::: Supplied data :::
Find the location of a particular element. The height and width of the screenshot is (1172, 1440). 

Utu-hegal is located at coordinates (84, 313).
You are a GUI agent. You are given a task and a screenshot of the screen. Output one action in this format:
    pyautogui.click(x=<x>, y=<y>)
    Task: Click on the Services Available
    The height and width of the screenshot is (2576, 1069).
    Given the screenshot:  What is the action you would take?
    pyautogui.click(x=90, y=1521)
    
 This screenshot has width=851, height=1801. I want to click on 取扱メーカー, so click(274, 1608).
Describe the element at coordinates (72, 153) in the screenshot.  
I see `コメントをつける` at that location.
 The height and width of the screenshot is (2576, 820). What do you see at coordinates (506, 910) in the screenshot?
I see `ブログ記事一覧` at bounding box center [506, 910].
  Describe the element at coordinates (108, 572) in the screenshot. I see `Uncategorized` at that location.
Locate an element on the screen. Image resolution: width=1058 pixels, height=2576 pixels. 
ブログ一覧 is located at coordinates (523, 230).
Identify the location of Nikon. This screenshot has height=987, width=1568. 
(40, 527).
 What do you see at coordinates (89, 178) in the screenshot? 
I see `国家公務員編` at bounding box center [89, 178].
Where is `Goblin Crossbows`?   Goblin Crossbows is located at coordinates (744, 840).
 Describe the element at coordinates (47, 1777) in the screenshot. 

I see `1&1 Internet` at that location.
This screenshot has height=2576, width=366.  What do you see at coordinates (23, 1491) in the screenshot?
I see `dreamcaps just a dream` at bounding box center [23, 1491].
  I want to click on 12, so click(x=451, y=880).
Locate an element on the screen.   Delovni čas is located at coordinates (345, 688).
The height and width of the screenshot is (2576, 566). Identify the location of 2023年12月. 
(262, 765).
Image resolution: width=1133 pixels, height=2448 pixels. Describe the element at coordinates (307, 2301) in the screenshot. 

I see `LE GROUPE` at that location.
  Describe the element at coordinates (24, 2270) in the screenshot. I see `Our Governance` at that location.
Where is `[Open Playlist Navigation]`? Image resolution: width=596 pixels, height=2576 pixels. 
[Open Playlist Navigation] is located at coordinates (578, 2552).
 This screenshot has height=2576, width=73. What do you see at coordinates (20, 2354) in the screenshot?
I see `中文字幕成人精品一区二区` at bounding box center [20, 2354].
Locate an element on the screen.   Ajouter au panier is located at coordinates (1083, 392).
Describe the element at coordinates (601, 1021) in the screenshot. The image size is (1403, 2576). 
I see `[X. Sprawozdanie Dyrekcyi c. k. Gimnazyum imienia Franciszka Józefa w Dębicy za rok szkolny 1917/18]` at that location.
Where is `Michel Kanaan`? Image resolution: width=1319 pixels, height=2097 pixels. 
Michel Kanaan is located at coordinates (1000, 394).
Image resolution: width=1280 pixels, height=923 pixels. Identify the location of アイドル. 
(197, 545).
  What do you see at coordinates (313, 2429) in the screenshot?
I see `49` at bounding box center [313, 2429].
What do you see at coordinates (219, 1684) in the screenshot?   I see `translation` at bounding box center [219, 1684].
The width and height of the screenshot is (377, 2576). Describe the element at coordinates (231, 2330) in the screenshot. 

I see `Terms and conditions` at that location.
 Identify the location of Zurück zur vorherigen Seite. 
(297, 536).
:::
* _The problem_: Go through the records and set every one down exactly.

* _Reply to the exercise_:
Find the location of a particular element. The height and width of the screenshot is (1172, 1440). 

Utu-hegal is located at coordinates (84, 313).
You are a GUI agent. You are given a task and a screenshot of the screen. Output one action in this format:
    pyautogui.click(x=<x>, y=<y>)
    Task: Click on the Services Available
    The height and width of the screenshot is (2576, 1069).
    Given the screenshot:  What is the action you would take?
    pyautogui.click(x=90, y=1521)
    
 This screenshot has width=851, height=1801. I want to click on 取扱メーカー, so click(274, 1608).
Describe the element at coordinates (72, 153) in the screenshot.  
I see `コメントをつける` at that location.
 The height and width of the screenshot is (2576, 820). What do you see at coordinates (506, 910) in the screenshot?
I see `ブログ記事一覧` at bounding box center [506, 910].
  Describe the element at coordinates (108, 572) in the screenshot. I see `Uncategorized` at that location.
Locate an element on the screen. Image resolution: width=1058 pixels, height=2576 pixels. 
ブログ一覧 is located at coordinates (523, 230).
Identify the location of Nikon. This screenshot has height=987, width=1568. 
(40, 527).
 What do you see at coordinates (89, 178) in the screenshot? 
I see `国家公務員編` at bounding box center [89, 178].
Where is `Goblin Crossbows`?   Goblin Crossbows is located at coordinates (744, 840).
 Describe the element at coordinates (47, 1777) in the screenshot. 

I see `1&1 Internet` at that location.
This screenshot has height=2576, width=366.  What do you see at coordinates (23, 1491) in the screenshot?
I see `dreamcaps just a dream` at bounding box center [23, 1491].
  I want to click on 12, so click(x=451, y=880).
Locate an element on the screen.   Delovni čas is located at coordinates (345, 688).
The height and width of the screenshot is (2576, 566). Identify the location of 2023年12月. 
(262, 765).
Image resolution: width=1133 pixels, height=2448 pixels. Describe the element at coordinates (307, 2301) in the screenshot. 

I see `LE GROUPE` at that location.
  Describe the element at coordinates (24, 2270) in the screenshot. I see `Our Governance` at that location.
Where is `[Open Playlist Navigation]`? Image resolution: width=596 pixels, height=2576 pixels. 
[Open Playlist Navigation] is located at coordinates (578, 2552).
 This screenshot has height=2576, width=73. What do you see at coordinates (20, 2354) in the screenshot?
I see `中文字幕成人精品一区二区` at bounding box center [20, 2354].
Locate an element on the screen.   Ajouter au panier is located at coordinates (1083, 392).
Describe the element at coordinates (601, 1021) in the screenshot. The image size is (1403, 2576). 
I see `[X. Sprawozdanie Dyrekcyi c. k. Gimnazyum imienia Franciszka Józefa w Dębicy za rok szkolny 1917/18]` at that location.
Where is `Michel Kanaan`? Image resolution: width=1319 pixels, height=2097 pixels. 
Michel Kanaan is located at coordinates (1000, 394).
Image resolution: width=1280 pixels, height=923 pixels. Identify the location of アイドル. 
(197, 545).
  What do you see at coordinates (313, 2429) in the screenshot?
I see `49` at bounding box center [313, 2429].
What do you see at coordinates (219, 1684) in the screenshot?   I see `translation` at bounding box center [219, 1684].
The width and height of the screenshot is (377, 2576). Describe the element at coordinates (231, 2330) in the screenshot. 

I see `Terms and conditions` at that location.
 Identify the location of Zurück zur vorherigen Seite. 
(297, 536).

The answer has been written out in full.